You vaguely recall a refugee camp located on the side of a hill. In the distance medivac helicopters make roundtrips. The camp is bursting with stretchers. High-energy biscuits are handed out to the survivors. You sleep on a mattress with a plastic draw sheet. When you wake up your first reflex is to look for your suitcase. Finding it calms your nerves, there it was, lying flat on a straight chair. You remember nuns in the halls talking in a whisper, with a strange accent. One of them, Sister Elvira, who was the oldest, came early in the morning to bless you on the forehead ‘Mwaramutse. Amakuru?’ (Hello, how are you doing?)
You didn’t open your eyes, didn’t want to exchange looks with anyone. The other nuns came by at all hours of the day, waiting for the right moment to talk to you. You heard their comments, understood everything that went on behind the curtain that blocked the view but not the sound. You didn’t want to talk anymore, and your silence disarmed the medical team. The temporary orphanage was responsible for taking care of the victims of genocide, primarily women and children. You spent a week in the center, and they didn’t hear the sound of your voice until the fifth day, after a night of shivering and sweating. Your heart rate had accelerated, in a jumble you mentioned the name of your parents, your village, a main place of the massacre. Only one thing could calm you, the proximity of that suitcase you hung onto with all your strength. The suitcase had the virtue of having seen everything, heard everything, lived everything.
At daybreak after this long restless night, Sister Elvira came to ask you questions. Subsequently, you understood that they helped to gauge the degree of your trauma. She took notes, waited patiently when you were slow to answer, and made you slow down when the answers were too muddled. She wanted to know whether you had seen your parents dead or been present at their death. Had you witnessed a murder or an attack? Had you come face to face with a man with a machete or a bludgeon? The piece of paper with your testimony was folded in two, then carefully placed inside her wide sleeves. She asked you to join the children who were playing in the area set up especially for them. You did but with your suitcase in tow, like a younger brother you were encouraging to follow you. These were children without a family, children like you who had been in close contact with the horror of adults before once more being treated like children. One of them swiped the suitcase and ran to the opposite corner of the courtyard as if he’d made a goal on a soccer field; the suitcase was passed from hand to hand under your stunned gaze. Your screams, your revolt only bolstered their sleight-of-hand, their winks, and complicit acceleration of their game. A nun’s sudden whistle put an end to the torture. You found it back in the middle of the courtyard beneath the sun at its zenith. All the others had already gone back for the noonday meal. You no longer had any appetite.

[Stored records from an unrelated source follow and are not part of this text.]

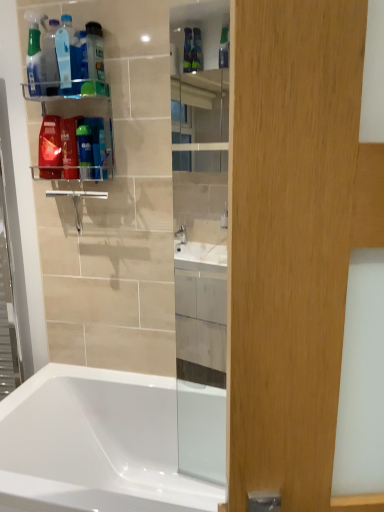 Question: From a real-world perspective, is translucent plastic shaving cream at upper left below white glossy bathtub at lower left?

Choices:
 (A) yes
 (B) no

Answer: (B)

Question: Can you confirm if translucent plastic shaving cream at upper left is thinner than white glossy bathtub at lower left?

Choices:
 (A) yes
 (B) no

Answer: (A)

Question: Is white glossy bathtub at lower left a part of translucent plastic shaving cream at upper left?

Choices:
 (A) yes
 (B) no

Answer: (B)

Question: Does translucent plastic shaving cream at upper left have a greater height compared to white glossy bathtub at lower left?

Choices:
 (A) no
 (B) yes

Answer: (A)

Question: Considering the relative positions of translucent plastic shaving cream at upper left and white glossy bathtub at lower left in the image provided, is translucent plastic shaving cream at upper left to the left of white glossy bathtub at lower left from the viewer's perspective?

Choices:
 (A) yes
 (B) no

Answer: (A)

Question: In the image, is translucent plastic bottle at upper left, the 2th cleaning product when ordered from left to right, on the left side or the right side of translucent plastic shaving cream at upper left?

Choices:
 (A) left
 (B) right

Answer: (A)

Question: In terms of height, does translucent plastic bottle at upper left, the 2th cleaning product when ordered from left to right, look taller or shorter compared to translucent plastic shaving cream at upper left?

Choices:
 (A) tall
 (B) short

Answer: (A)

Question: Is translucent plastic bottle at upper left, the 2th cleaning product when ordered from left to right, inside the boundaries of translucent plastic shaving cream at upper left, or outside?

Choices:
 (A) outside
 (B) inside

Answer: (A)

Question: Considering their positions, is translucent plastic bottle at upper left, the 2th cleaning product when ordered from left to right, located in front of or behind translucent plastic shaving cream at upper left?

Choices:
 (A) behind
 (B) front

Answer: (B)

Question: From a real-world perspective, is translucent plastic spray bottle at upper left, which is the third cleaning product in right-to-left order, physically located above or below clear plastic shelf at upper left?

Choices:
 (A) above
 (B) below

Answer: (A)

Question: Does point (33, 31) appear closer or farther from the camera than point (59, 103)?

Choices:
 (A) farther
 (B) closer

Answer: (B)

Question: Looking at the image, does translucent plastic spray bottle at upper left, which is the third cleaning product in right-to-left order, seem bigger or smaller compared to clear plastic shelf at upper left?

Choices:
 (A) small
 (B) big

Answer: (A)

Question: Is translucent plastic spray bottle at upper left, positioned as the 1th cleaning product in left-to-right order, wider or thinner than clear plastic shelf at upper left?

Choices:
 (A) wide
 (B) thin

Answer: (B)

Question: Looking at the image, does translucent plastic bottle at upper left seem bigger or smaller compared to clear plastic shelf at upper left?

Choices:
 (A) big
 (B) small

Answer: (B)

Question: Considering the positions of translucent plastic bottle at upper left and clear plastic shelf at upper left in the image, is translucent plastic bottle at upper left wider or thinner than clear plastic shelf at upper left?

Choices:
 (A) thin
 (B) wide

Answer: (A) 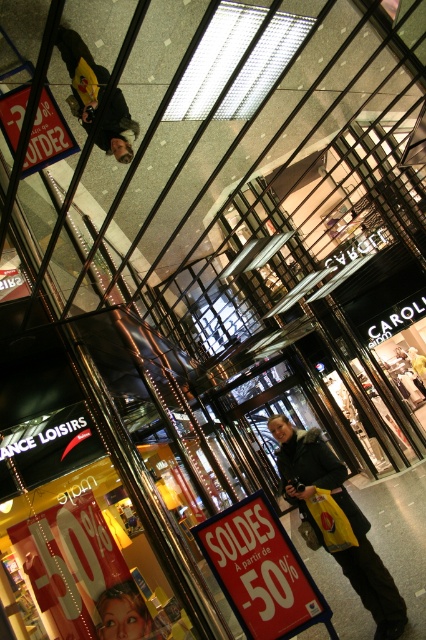 Question: Is red paper sign at center above dark green jacket at center?

Choices:
 (A) no
 (B) yes

Answer: (A)

Question: Among these points, which one is nearest to the camera?

Choices:
 (A) (x=129, y=116)
 (B) (x=328, y=627)
 (C) (x=376, y=611)

Answer: (B)

Question: Among these points, which one is farthest from the camera?

Choices:
 (A) (92, 84)
 (B) (344, 502)
 (C) (43, 122)

Answer: (A)

Question: Can you confirm if red paper sign at center is wider than red fabric sign at upper left?

Choices:
 (A) yes
 (B) no

Answer: (A)

Question: Which point is closer to the camera taking this photo?

Choices:
 (A) (118, 108)
 (B) (342, 525)
 (C) (23, 106)

Answer: (B)

Question: From the image, what is the correct spatial relationship of dark green jacket at center in relation to red fabric sign at upper left?

Choices:
 (A) above
 (B) below

Answer: (B) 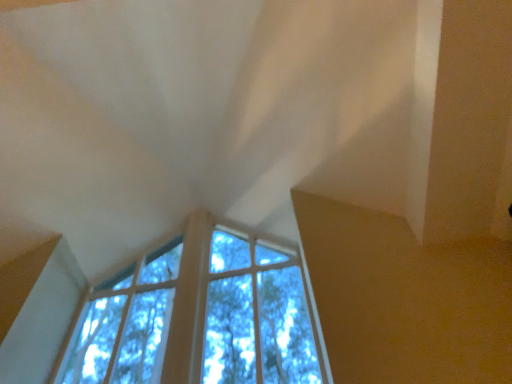 The height and width of the screenshot is (384, 512). Describe the element at coordinates (200, 316) in the screenshot. I see `clear glass window at center` at that location.

Where is `clear glass window at center`? Image resolution: width=512 pixels, height=384 pixels. clear glass window at center is located at coordinates (200, 316).

Locate an element on the screen. clear glass window at center is located at coordinates (200, 316). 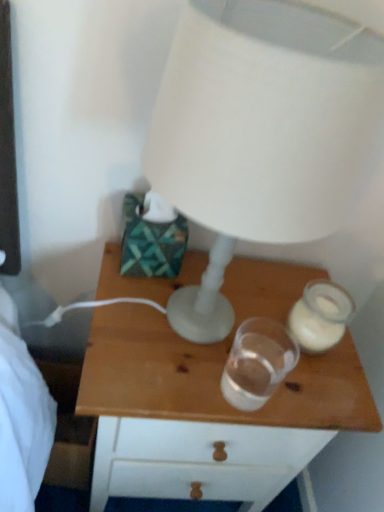 Locate an element on the screen. free space above wooden nightstand at center (from a real-world perspective) is located at coordinates (215, 332). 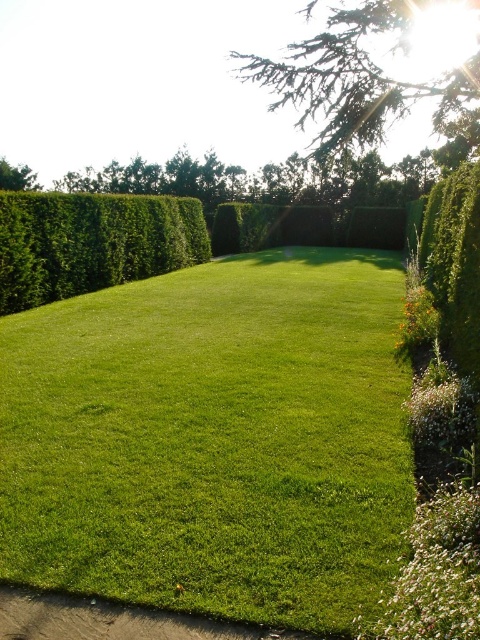 Between green grassy at center and green textured hedge at upper center, which one is positioned higher?

Positioned higher is green textured hedge at upper center.

Is green grassy at center to the left of green textured hedge at upper center from the viewer's perspective?

Yes, green grassy at center is to the left of green textured hedge at upper center.

Between point (239, 451) and point (391, 97), which one is positioned behind?

Point (391, 97)

Image resolution: width=480 pixels, height=640 pixels. In order to click on green grassy at center in this screenshot , I will do `click(213, 438)`.

Between green leafy hedge at left and green leafy bush at right, which one has less height?

Standing shorter between the two is green leafy bush at right.

Who is more forward, (120, 280) or (464, 237)?

Positioned in front is point (464, 237).

Is point (96, 282) behind point (472, 330)?

That is True.

Find the location of a particular element. The width and height of the screenshot is (480, 640). green leafy hedge at left is located at coordinates (92, 243).

Is green textured hedge at upper center shorter than green leafy bush at right?

In fact, green textured hedge at upper center may be taller than green leafy bush at right.

Locate an element on the screen. green textured hedge at upper center is located at coordinates (371, 68).

The height and width of the screenshot is (640, 480). In order to click on green textured hedge at upper center in this screenshot , I will do `click(371, 68)`. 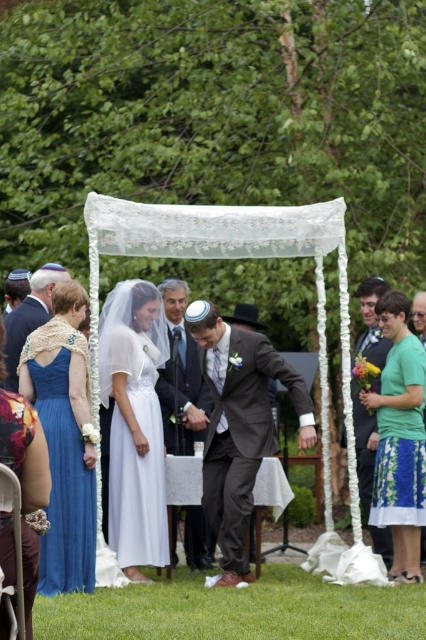 Question: Among these points, which one is farthest from the camera?

Choices:
 (A) (354, 400)
 (B) (62, 429)
 (C) (172, 515)

Answer: (A)

Question: Which of the following is the farthest from the observer?

Choices:
 (A) (412, 515)
 (B) (62, 467)
 (C) (238, 358)

Answer: (A)

Question: Based on their relative distances, which object is nearer to the dark gray suit at center?

Choices:
 (A) matte black suit at center
 (B) matte blue dress at left

Answer: (B)

Question: Is matte gray suit at center below matte black suit at center?

Choices:
 (A) no
 (B) yes

Answer: (B)

Question: Is white satin dress at center further to the viewer compared to dark gray suit at center?

Choices:
 (A) no
 (B) yes

Answer: (B)

Question: Does matte black suit at center appear on the right side of green fabric shirt at center?

Choices:
 (A) yes
 (B) no

Answer: (B) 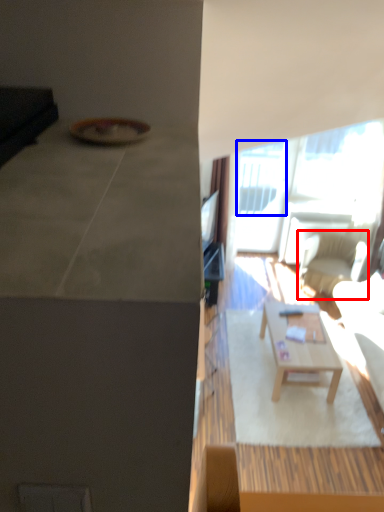 Question: Which of the following is the farthest to the observer, chair (highlighted by a red box) or window (highlighted by a blue box)?

Choices:
 (A) chair
 (B) window

Answer: (B) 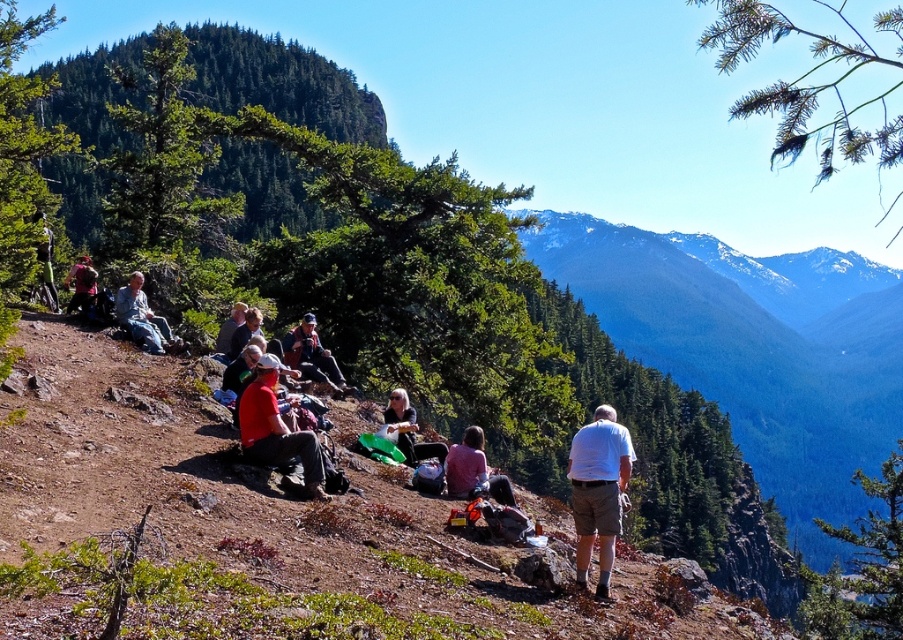 You are a hiker who needs to pass between the pink fabric jacket at center and the light brown leather jacket at center. Your backpack is 1.5 meters wide. Can you fit through the space between them?

The distance between the pink fabric jacket at center and the light brown leather jacket at center is 7.31 meters, which is wider than your backpack. Therefore, you can easily pass through the space between them. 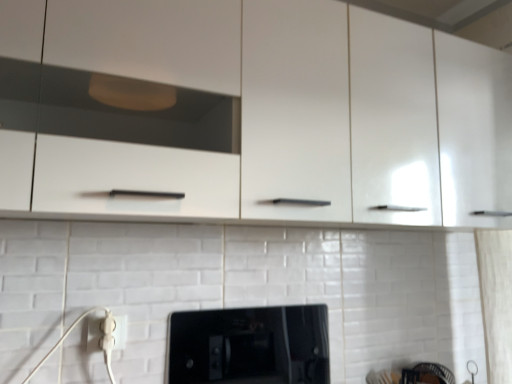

The racket in the survivors’ refectory made you tense. A creaking sound drew your attention to something in the covered courtyard, you saw your grandmother in a rocking chair, smiling. The noise of plates and utensils covered the sound of your feet, the vision vanished when you’d hardly taken the first step. You didn’t move anymore, remained motionless for a long time, suitcase in hand like an eternal voyager, one shoulder lower than the other, left leg slightly bent. It was Sister Elvira who got you to take a step forward, then another. She placed your suitcase in the locker room and settled you down at a table. You often zoned out. The other kids had found their fondness for play again, as if they were diving back into childhood after living through the horror. You, you couldn’t manage that, locked inside yourself you had lost the use of speech. Sister Elvira had succeeded in getting you to talk, with extreme gentleness squeezing out the little information you could provide about yourself. She’d managed it by stroking your suitcase each morning before she’d speak to you. This repeated gesture had established a kind of complicity between you. Her hand flat on the leather was like a hand placed on the shoulder of a traveling companion. It brought it to life like a fully separate human being. Then Sister Elvira would put her hand on yours and murmur a blessing, sealing it with the sign of the cross.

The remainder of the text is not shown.